# Advice/Tips for Begginer using Nikon D3100?



## SnowwyInfinity (May 29, 2012)

Other than using my manual, I don't know many things I can do. I'm really looking for someone to make me their protojé of you know what I mean.. I'm a beginner to say the least. If you have any tips or advice that would be so nice. c: 
You can look at what I've done so far on Facebook, just look for Blue Dream Photography. c:


----------



## jrizal (May 29, 2012)

Learn about the exposure triangle and start shooting manual. The manual IMO instructs you how to use the features of your cam but not when to use it. You can use the guide mode, auto/program, and aperture/shutter modes as cheat guides. By using manual, it will force you to better understand exposure. (This does not mean to say that you should not use the other features though or exclusively go manual.) I am also a noob with a D3100. I am using this method so that I can actually learn and use my camera to its full potential.

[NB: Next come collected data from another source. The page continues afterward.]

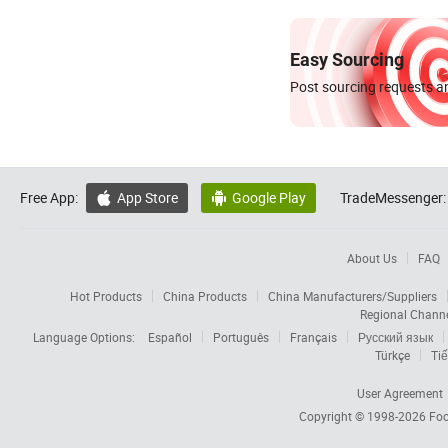
Easy Sourcing
Post sourcing requests an
Free App:
App Store
Google Play
TradeMessenger:


About Us
FAQ
Hot Products
China Products
China Manufacturers/Suppliers
Regional Chann
Language Options:
Español
Português
Français
Русский язык
Türkçe
Tiế
User Agreement
Copyright © 1998-2026
Foc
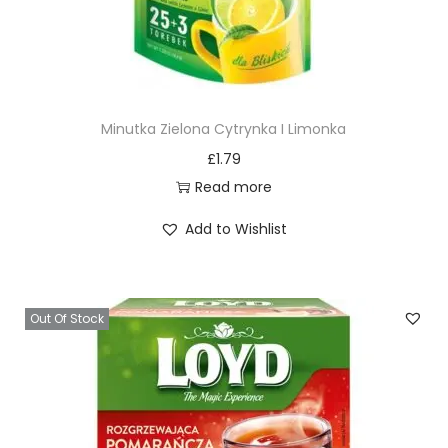
Minutka Zielona Cytrynka I Limonka
£
1.79
Read more
Add to Wishlist
Out Of Stock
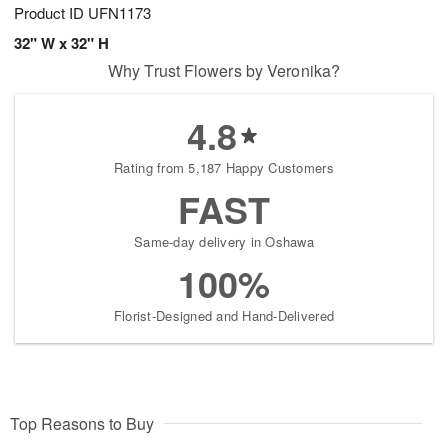
Product ID
UFN1173
32" W x 32" H
Why Trust Flowers by Veronika?
4.8
Rating from 5,187 Happy Customers
FAST
Same-day delivery in Oshawa
100%
Florist-Designed and Hand-Delivered
Top Reasons to Buy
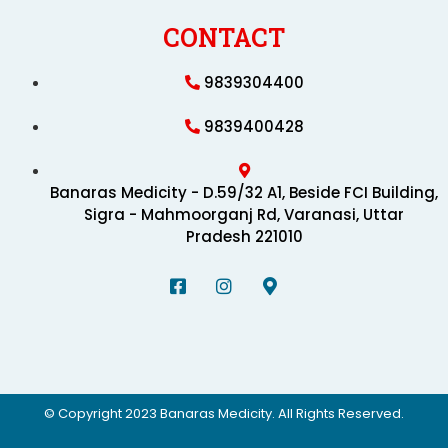
CONTACT
9839304400
9839400428
Banaras Medicity - D.59/32 A1, Beside FCI Building,
Sigra - Mahmoorganj Rd, Varanasi, Uttar
Pradesh 221010
© Copyright 2023 Banaras Medicity. All Rights Reserved.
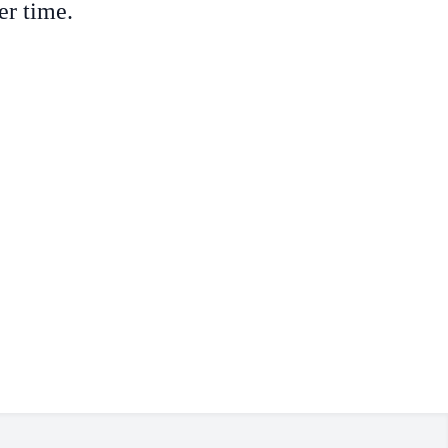
er time.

By familiarizing myself with the technical limits, I can also focus on creativity in taking better pictures.


----------



## photo_joe (May 29, 2012)

Look up some video's by Karl Taylor and watch them he does a very good job of explaining the basics as well as more advanced techniques.


----------



## DragonHeart (May 31, 2012)

snapfactory - YouTube is a great resource and look for Mark Wallace.  He explains everything in plain English.


----------